* **Work instruction**
Only certain lines below are wanted: those starting at the line containing "de propositions de cartes Titre et d’un dos." and ending at the line containing "autocorrection au dos).", both included, each retyped exactly.
[Start of Attachment]
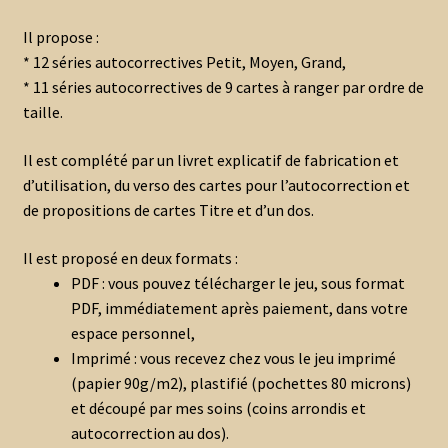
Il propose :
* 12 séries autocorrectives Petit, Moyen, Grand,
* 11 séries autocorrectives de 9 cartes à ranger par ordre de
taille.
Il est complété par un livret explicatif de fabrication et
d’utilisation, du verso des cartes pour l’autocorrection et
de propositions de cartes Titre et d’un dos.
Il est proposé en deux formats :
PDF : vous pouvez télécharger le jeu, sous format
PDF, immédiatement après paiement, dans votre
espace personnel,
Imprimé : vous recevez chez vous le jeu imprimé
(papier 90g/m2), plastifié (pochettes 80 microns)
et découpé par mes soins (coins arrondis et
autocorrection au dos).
[End of Attachment]
[Start of Attachment]
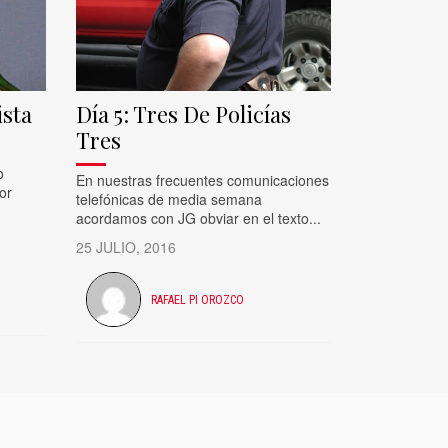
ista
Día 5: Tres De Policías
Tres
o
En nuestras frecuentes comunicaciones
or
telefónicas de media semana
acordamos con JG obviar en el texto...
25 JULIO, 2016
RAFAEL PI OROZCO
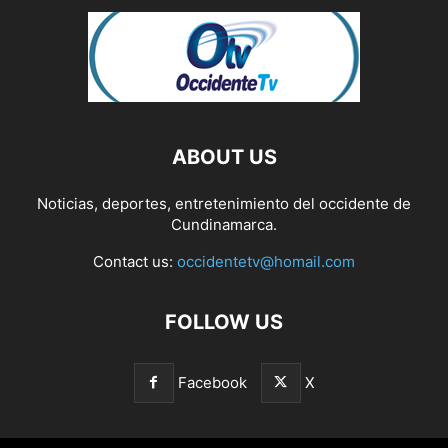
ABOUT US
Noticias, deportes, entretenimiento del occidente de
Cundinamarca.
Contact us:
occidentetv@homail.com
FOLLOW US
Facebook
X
[End of Attachment]
* **Result below**
de propositions de cartes Titre et d’un dos.
Il est proposé en deux formats :
PDF : vous pouvez télécharger le jeu, sous format
PDF, immédiatement après paiement, dans votre
espace personnel,
Imprimé : vous recevez chez vous le jeu imprimé
(papier 90g/m2), plastifié (pochettes 80 microns)
et découpé par mes soins (coins arrondis et
autocorrection au dos).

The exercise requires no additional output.